(Task instructions) In the data that follows, every line containing the word "quick" should be returned.

(Data under study)

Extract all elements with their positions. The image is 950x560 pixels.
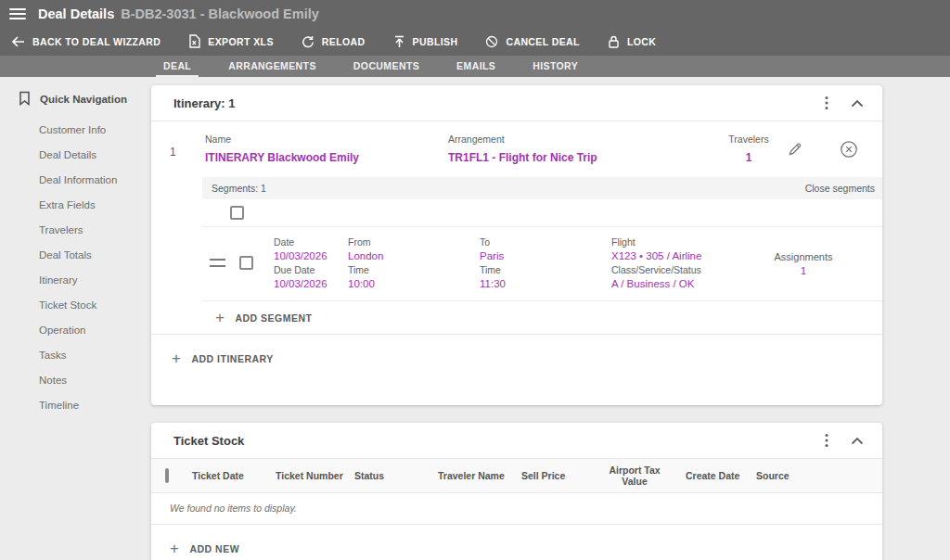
sidebar-item-extra-fields[interactable]: Extra Fields [0,192,151,217]
itinerary-collapse-chevron-up-icon[interactable] [849,97,866,109]
travelers-label: Travelers [713,134,784,145]
segments-strip: Segments: 1 Close segments [202,177,882,199]
column-sell-price: Sell Price [521,470,600,481]
travelers-count: 1 [713,151,784,164]
publish-button[interactable]: PUBLISH [393,35,458,48]
plus-icon: + [215,310,225,325]
plus-icon: + [170,541,179,556]
itinerary-panel-header: Itinerary: 1 [151,85,882,121]
ticket-stock-panel-title: Ticket Stock [173,434,823,448]
tab-arrangements[interactable]: ARRANGEMENTS [221,56,324,77]
close-segments-button[interactable]: Close segments [805,183,875,194]
tab-deal[interactable]: DEAL [156,56,199,77]
column-source: Source [756,470,830,481]
cancel-icon [485,35,498,48]
segment-due-date-value: 10/03/2026 [274,278,348,289]
segment-assignments-label: Assignments [752,251,854,262]
sidebar-item-notes[interactable]: Notes [0,367,151,392]
segments-select-all-row [202,199,882,227]
title-bar: Deal Details B-DB2-3031 - Blackwood Emil… [0,0,950,27]
cancel-deal-button[interactable]: CANCEL DEAL [485,35,579,48]
itinerary-name-value: ITINERARY Blackwood Emily [205,151,448,164]
lock-button[interactable]: LOCK [608,35,656,48]
lock-icon [608,35,620,48]
hamburger-menu-icon[interactable] [9,8,26,19]
column-ticket-date: Ticket Date [192,470,276,481]
arrangement-link[interactable]: TR1FL1 - Flight for Nice Trip [448,151,713,164]
ticket-stock-kebab-menu-icon[interactable] [823,431,830,450]
segment-class-label: Class/Service/Status [611,264,752,275]
reload-button[interactable]: RELOAD [302,35,366,48]
publish-icon [393,35,405,48]
segment-date-label: Date [274,236,348,248]
action-toolbar: BACK TO DEAL WIZZARD EXPORT XLS RELOAD P… [0,27,950,56]
ticket-stock-panel-header: Ticket Stock [151,423,882,459]
quick-navigation-header: Quick Navigation [0,91,151,108]
segment-due-date-label: Due Date [274,264,348,275]
add-itinerary-button[interactable]: + ADD ITINERARY [172,350,882,366]
column-create-date: Create Date [674,470,756,481]
sidebar-item-itinerary[interactable]: Itinerary [0,267,151,292]
tab-emails[interactable]: EMAILS [449,56,503,77]
itinerary-kebab-menu-icon[interactable] [823,94,830,112]
segment-flight-label: Flight [611,236,752,248]
sidebar-item-deal-information[interactable]: Deal Information [0,167,151,192]
segment-class-value: A / Business / OK [611,278,752,289]
segment-from-time-label: Time [348,264,480,275]
ticket-stock-panel: Ticket Stock Ticket Date Ticket Number S… [151,423,882,560]
segment-from-label: From [348,236,480,248]
quick-navigation-list: Customer Info Deal Details Deal Informat… [0,117,151,417]
tab-documents[interactable]: DOCUMENTS [346,56,427,77]
sidebar-item-operation[interactable]: Operation [0,317,151,342]
column-ticket-number: Ticket Number [276,470,354,481]
deal-identifier: B-DB2-3031 - Blackwood Emily [121,6,319,21]
segments-section: Segments: 1 Close segments Date 10/03/20… [202,177,882,334]
itinerary-panel: Itinerary: 1 1 Name ITINERARY Blackwood … [151,85,882,405]
ticket-stock-empty-message: We found no items to display. [151,493,882,525]
ticket-stock-collapse-chevron-up-icon[interactable] [849,435,866,447]
back-to-deal-wizzard-button[interactable]: BACK TO DEAL WIZZARD [11,36,160,47]
segment-drag-handle-icon[interactable] [210,259,225,267]
plus-icon: + [172,350,181,366]
segment-date-value: 10/03/2026 [274,250,348,261]
back-arrow-icon [11,36,25,47]
reload-icon [302,35,315,48]
column-traveler-name: Traveler Name [438,470,521,481]
segment-assignments-value: 1 [752,265,854,276]
edit-itinerary-pencil-icon[interactable] [786,140,804,159]
segment-from-value: London [348,250,480,261]
remove-itinerary-icon[interactable] [838,138,860,160]
select-all-tickets-checkbox[interactable] [165,468,169,483]
segment-to-time-value: 11:30 [480,278,611,289]
sidebar-item-timeline[interactable]: Timeline [0,392,151,417]
add-new-ticket-button[interactable]: + ADD NEW [170,541,882,556]
tab-history[interactable]: HISTORY [525,56,585,77]
name-label: Name [205,134,448,145]
bookmark-icon [19,91,31,108]
segment-from-time-value: 10:00 [348,278,480,289]
select-all-segments-checkbox[interactable] [230,206,244,220]
segment-to-value: Paris [480,250,611,261]
export-xls-icon [188,34,200,48]
page-title: Deal Details [38,6,114,21]
ticket-stock-table-header: Ticket Date Ticket Number Status Travele… [151,459,882,493]
tab-bar: DEAL ARRANGEMENTS DOCUMENTS EMAILS HISTO… [0,56,950,77]
segments-count: Segments: 1 [212,183,266,194]
sidebar-item-customer-info[interactable]: Customer Info [0,117,151,142]
segment-row: Date 10/03/2026 Due Date 10/03/2026 From… [202,227,882,301]
itinerary-panel-title: Itinerary: 1 [173,96,823,110]
itinerary-row: 1 Name ITINERARY Blackwood Emily Arrange… [151,121,882,177]
export-xls-button[interactable]: EXPORT XLS [188,34,274,48]
column-status: Status [354,470,438,481]
quick-navigation-sidebar: Quick Navigation Customer Info Deal Deta… [0,77,151,560]
sidebar-item-deal-totals[interactable]: Deal Totals [0,242,151,267]
sidebar-item-travelers[interactable]: Travelers [0,217,151,242]
segment-checkbox[interactable] [239,256,253,270]
itinerary-row-index: 1 [170,134,205,164]
sidebar-item-deal-details[interactable]: Deal Details [0,142,151,167]
sidebar-item-ticket-stock[interactable]: Ticket Stock [0,292,151,317]
add-segment-button[interactable]: + ADD SEGMENT [215,310,882,325]
sidebar-item-tasks[interactable]: Tasks [0,342,151,367]
segment-flight-value: X123 • 305 / Airline [611,250,752,261]
segment-to-time-label: Time [480,264,611,275]
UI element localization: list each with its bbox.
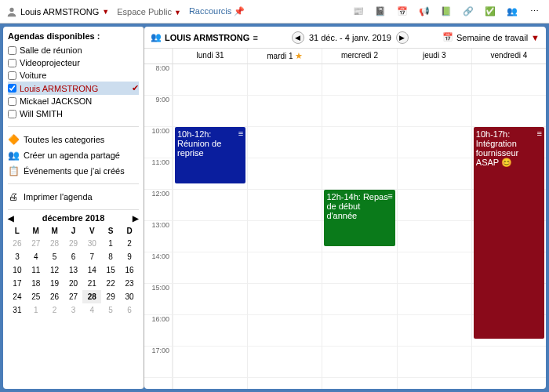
prev-week[interactable]: ◀	[292, 31, 304, 44]
owner-avatar-icon: 👥	[151, 32, 162, 42]
announce-icon[interactable]: 📢	[416, 3, 433, 20]
minical-day[interactable]: 30	[120, 290, 139, 303]
calendar-item[interactable]: Louis ARMSTRONG✔	[8, 82, 139, 95]
minical-day[interactable]: 6	[120, 303, 139, 317]
event-menu-icon[interactable]: ≡	[537, 129, 542, 138]
minical-day[interactable]: 4	[82, 303, 101, 317]
day-header: mercredi 2	[322, 49, 396, 64]
minical-day[interactable]: 28	[82, 290, 101, 303]
calendar-checkbox[interactable]	[8, 110, 16, 118]
event-menu-icon[interactable]: ≡	[387, 191, 392, 201]
calendar-item[interactable]: Voiture	[8, 69, 139, 82]
day-column[interactable]: 10h-17h: Intégration fournisseur ASAP 😊≡	[471, 64, 546, 389]
minical-day[interactable]: 5	[101, 303, 120, 317]
next-week[interactable]: ▶	[396, 31, 409, 44]
link-icon[interactable]: 🔗	[460, 3, 477, 20]
event-menu-icon[interactable]: ≡	[238, 129, 243, 138]
minical-day[interactable]: 5	[45, 250, 64, 263]
minical-day[interactable]: 31	[8, 303, 27, 317]
minical-day[interactable]: 12	[45, 263, 64, 277]
minical-day[interactable]: 4	[27, 250, 45, 263]
chevron-down-icon: ▼	[102, 8, 109, 16]
star-icon: ★	[295, 51, 303, 60]
tasks-icon[interactable]: ✅	[482, 3, 499, 20]
day-column[interactable]	[247, 64, 322, 389]
contacts-icon[interactable]: 📗	[438, 3, 455, 20]
calendar-item[interactable]: Mickael JACKSON	[8, 95, 139, 107]
minical-day[interactable]: 1	[101, 237, 120, 250]
calendar-event[interactable]: 12h-14h: Repas de début d'année≡	[324, 190, 394, 246]
minical-day[interactable]: 2	[45, 303, 64, 317]
calendar-checkbox[interactable]	[8, 46, 16, 55]
space-menu[interactable]: Espace Public ▼	[117, 7, 181, 16]
view-selector[interactable]: 📅 Semaine de travail ▼	[442, 32, 540, 42]
chevron-down-icon: ▼	[174, 9, 181, 16]
minical-day[interactable]: 24	[8, 290, 27, 303]
minical-day[interactable]: 3	[8, 250, 27, 263]
minical-day[interactable]: 27	[27, 237, 45, 250]
minical-day[interactable]: 13	[64, 263, 83, 277]
calendar-item[interactable]: Salle de réunion	[8, 44, 139, 56]
more-icon[interactable]: ⋯	[525, 3, 543, 20]
minical-day[interactable]: 11	[27, 263, 45, 277]
minical-day[interactable]: 18	[27, 277, 45, 290]
events-created[interactable]: 📋Événements que j'ai créés	[8, 163, 139, 179]
share-icon: 👥	[8, 150, 19, 161]
print-agenda[interactable]: 🖨Imprimer l'agenda	[8, 189, 139, 205]
chat-icon[interactable]: 👥	[504, 3, 521, 20]
minical-day[interactable]: 19	[45, 277, 64, 290]
owner-menu-icon[interactable]: ≡	[253, 33, 257, 42]
prev-month[interactable]: ◀	[8, 214, 14, 223]
minical-day[interactable]: 15	[101, 263, 120, 277]
minical-day[interactable]: 29	[64, 237, 83, 250]
calendar-checkbox[interactable]	[8, 84, 16, 93]
minical-day[interactable]: 1	[27, 303, 45, 317]
minical-day[interactable]: 8	[101, 250, 120, 263]
calendar-item[interactable]: Will SMITH	[8, 107, 139, 120]
minical-day[interactable]: 2	[120, 237, 139, 250]
date-range: 31 déc. - 4 janv. 2019	[309, 33, 391, 42]
minical-day[interactable]: 17	[8, 277, 27, 290]
day-column[interactable]: 12h-14h: Repas de début d'année≡	[322, 64, 396, 389]
next-month[interactable]: ▶	[133, 214, 139, 223]
minical-day[interactable]: 6	[64, 250, 83, 263]
calendar-event[interactable]: 10h-12h: Réunion de reprise≡	[175, 127, 245, 183]
minical-day[interactable]: 20	[64, 277, 83, 290]
day-header: mardi 1 ★	[247, 49, 322, 64]
calendar-item[interactable]: Videoprojecteur	[8, 56, 139, 69]
day-column[interactable]	[397, 64, 471, 389]
minical-day[interactable]: 26	[8, 237, 27, 250]
categories-icon: 🔶	[8, 134, 19, 145]
minical-day[interactable]: 23	[120, 277, 139, 290]
news-icon[interactable]: 📰	[350, 3, 367, 20]
shortcuts-menu[interactable]: Raccourcis 📌	[189, 6, 245, 16]
calendar-icon[interactable]: 📅	[394, 3, 411, 20]
day-header: vendredi 4	[471, 49, 546, 64]
create-shared[interactable]: 👥Créer un agenda partagé	[8, 147, 139, 163]
minical-day[interactable]: 10	[8, 263, 27, 277]
minical-day[interactable]: 3	[64, 303, 83, 317]
calendar-event[interactable]: 10h-17h: Intégration fournisseur ASAP 😊≡	[474, 127, 544, 339]
minical-day[interactable]: 30	[82, 237, 101, 250]
book-icon[interactable]: 📓	[372, 3, 389, 20]
minical-day[interactable]: 22	[101, 277, 120, 290]
minical-day[interactable]: 16	[120, 263, 139, 277]
all-categories[interactable]: 🔶Toutes les categories	[8, 132, 139, 147]
minical-day[interactable]: 9	[120, 250, 139, 263]
calendar-checkbox[interactable]	[8, 71, 16, 80]
minical-day[interactable]: 14	[82, 263, 101, 277]
minical-day[interactable]: 27	[64, 290, 83, 303]
minical-day[interactable]: 7	[82, 250, 101, 263]
minical-day[interactable]: 28	[45, 237, 64, 250]
minical-day[interactable]: 25	[27, 290, 45, 303]
minical-day[interactable]: 21	[82, 277, 101, 290]
minical-day[interactable]: 26	[45, 290, 64, 303]
user-menu[interactable]: Louis ARMSTRONG ▼	[6, 6, 109, 17]
calendar-checkbox[interactable]	[8, 97, 16, 106]
day-column[interactable]: 10h-12h: Réunion de reprise≡	[173, 64, 247, 389]
chevron-down-icon: ▼	[531, 33, 540, 42]
user-icon	[6, 6, 17, 17]
minical-day[interactable]: 29	[101, 290, 120, 303]
calendar-checkbox[interactable]	[8, 59, 16, 67]
events-icon: 📋	[8, 165, 19, 176]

(Reply to the exercise)
quick-navigation-header: Quick Navigation [0,91,151,108]
quick-navigation-list: Customer Info Deal Details Deal Informat… [0,117,151,417]
quick-navigation-sidebar: Quick Navigation Customer Info Deal Deta… [0,77,151,560]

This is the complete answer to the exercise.